Warning - you will void the warranty on your espresso machine by doing this. Additionally you are working with high voltages that can cause harm or death. Do this at your own risk, take appropriate precautions and please check your wiring carefully
SSR stands for "Solid State Relay". If you're considering modding an Espresso machine I guess you have some experience of electronics and if you haven't come across an SSR suffice to say that it's like an old reed-relay but solid state so silent when switching. The thing to check is that your SSR can be switched on and off by the DC voltage supplied by your PID and that it will take suffucient current. I wanted an 10 amp unit but picked up a 40 amp unit from ebay for £5 inc P & P!
The Other Bits.
Your local hardware store can supply everything else you need. My complete parts list is as follows:
- SSR (10A +)
- 1 meter of 3-core cable with a rating above 10 amps
- Zip Ties
- 2 Sticky pads
- Project box for SSR
- Low-voltage cabling for DC control (I used speaker wire)
- Steel 0.7x4 nut
- 10 x male and female disconnects
- 2 x 10A+ connector blocks
Wiring the thing.
The wiring on the Gaggia Coffee is broadly similar to the wiring on the Gaggia Espresso and the boiler is identical (See image here). There are two thermostats - the coffee thermostat and the steam thermostat.
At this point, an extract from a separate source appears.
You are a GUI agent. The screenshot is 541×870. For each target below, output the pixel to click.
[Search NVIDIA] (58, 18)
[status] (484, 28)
The steam thermostat is the brass unit you see screwed into the top of the boiler, the coffee thermostat is the visually identical unit you can see screwed into the bottom of the boiler on the side facing you in the picture. It is the coffee unit that we have to replace. Here's the left side of the boiler with the thermostat removed.
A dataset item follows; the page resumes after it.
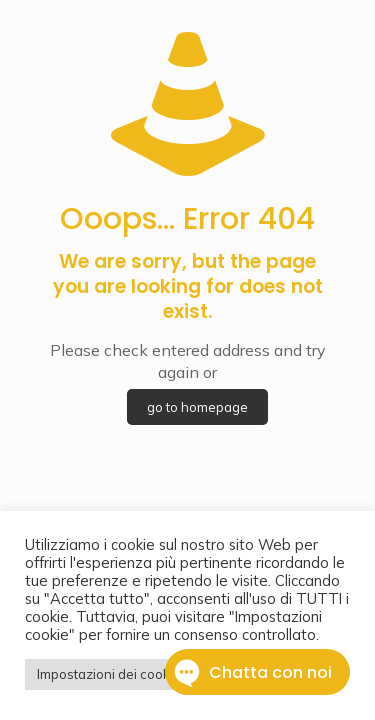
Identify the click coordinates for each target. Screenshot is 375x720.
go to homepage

Never having done this before I wanted to be able to return the Gaggia to it's original state easily and so decided to do all the wiring with disconnects and patches so that I didn't have cut any of the existing cables. In order to connect the PID to the AC supply I made this adapter to patch into the power connector..
The female connectors on the right go to the power connector, the males on the left connect to the existing internals of the machine and the shorter male connectors on the left supply the PID.
A moment with a multimeter, iced water and a kettle confirmed that the solder on the thermocouple was good and it screwed nicely into the threaded hole in the boiler. I'm really happy with this method for mounting the thermocouple and it gives good results - although it's worrying seeing how fast the temperature in the boiler drops when pulling a shot!
With the thermocouple taking the thermostats place we need wire the old thermostat connectors into the SSR to take current to the heating element. Again I made two short patch wires so that I could use the existing disconnects. Just remove the wiring from the coffee thermostat and connect it to the AC side of the SSR; Then connect the DC control side the the PID. I then connected the AC supply for the PID with disconnects and turned the thing on - worked first time. Here is a picture of the internals before cleaning-up and reassembly.
The Final Result
And here's the unit with everything in place - the SSR is secured with a sticky pad. NOTE: If you are in a country that uses 110v mains power, or you have purchased a low amp-rated SSR you will probably need to install the SSR with a heat-sink. A 40A rated SSR on 240v should be OK to attach with the method shown, but using a heat-sink is preferable and an important safety consideration.
Finally the upgraded Gaggia back in it's place.
If anyone is interested the cost breakdown for this project was £27 for the PID and thermocouple (inc P&P), £5 for the SSR and around £4 for the additional cable, ties and disconnects. The grand total therefore runs to £36, or $66. Not too bad at all.